§ WHAT YOU NEED TO DO: Among the lines below, copy exactly those from the one with "Une famille alsacienne d'autrefois (Ber" through the one with "MS 1403. Etudes historiques et critiques p", counting both ends.

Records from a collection

┌──

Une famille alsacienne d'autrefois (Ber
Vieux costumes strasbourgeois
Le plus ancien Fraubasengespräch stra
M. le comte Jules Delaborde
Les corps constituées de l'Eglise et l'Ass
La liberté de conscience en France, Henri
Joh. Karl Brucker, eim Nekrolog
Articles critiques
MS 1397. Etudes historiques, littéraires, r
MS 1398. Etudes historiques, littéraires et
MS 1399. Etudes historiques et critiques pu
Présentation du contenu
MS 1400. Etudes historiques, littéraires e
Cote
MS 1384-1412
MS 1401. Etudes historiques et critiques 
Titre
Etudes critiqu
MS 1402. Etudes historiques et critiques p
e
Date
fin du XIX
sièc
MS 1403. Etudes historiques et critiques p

└──
┌──

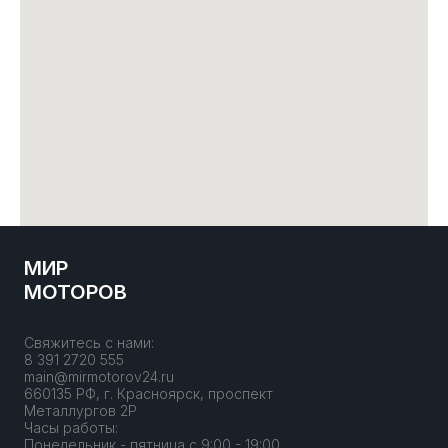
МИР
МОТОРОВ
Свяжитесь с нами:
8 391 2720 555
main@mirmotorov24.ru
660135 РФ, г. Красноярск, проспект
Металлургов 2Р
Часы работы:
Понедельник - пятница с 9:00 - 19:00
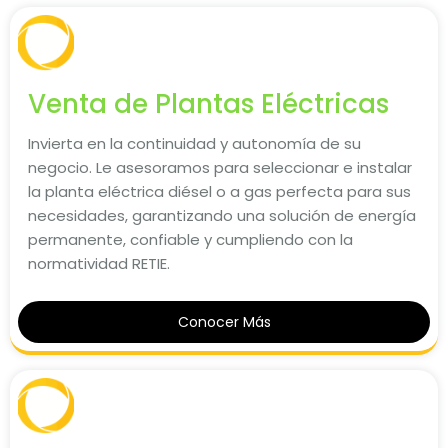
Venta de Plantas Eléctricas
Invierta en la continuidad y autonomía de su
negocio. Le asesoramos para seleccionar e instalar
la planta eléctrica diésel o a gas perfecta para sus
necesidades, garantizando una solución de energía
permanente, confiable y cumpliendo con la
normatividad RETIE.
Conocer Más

└──

§ EXERCISE OUTPUT:
Une famille alsacienne d'autrefois (Ber
Vieux costumes strasbourgeois
Le plus ancien Fraubasengespräch stra
M. le comte Jules Delaborde
Les corps constituées de l'Eglise et l'Ass
La liberté de conscience en France, Henri
Joh. Karl Brucker, eim Nekrolog
Articles critiques
MS 1397. Etudes historiques, littéraires, r
MS 1398. Etudes historiques, littéraires et
MS 1399. Etudes historiques et critiques pu
Présentation du contenu
MS 1400. Etudes historiques, littéraires e
Cote
MS 1384-1412
MS 1401. Etudes historiques et critiques 
Titre
Etudes critiqu
MS 1402. Etudes historiques et critiques p
e
Date
fin du XIX
sièc
MS 1403. Etudes historiques et critiques p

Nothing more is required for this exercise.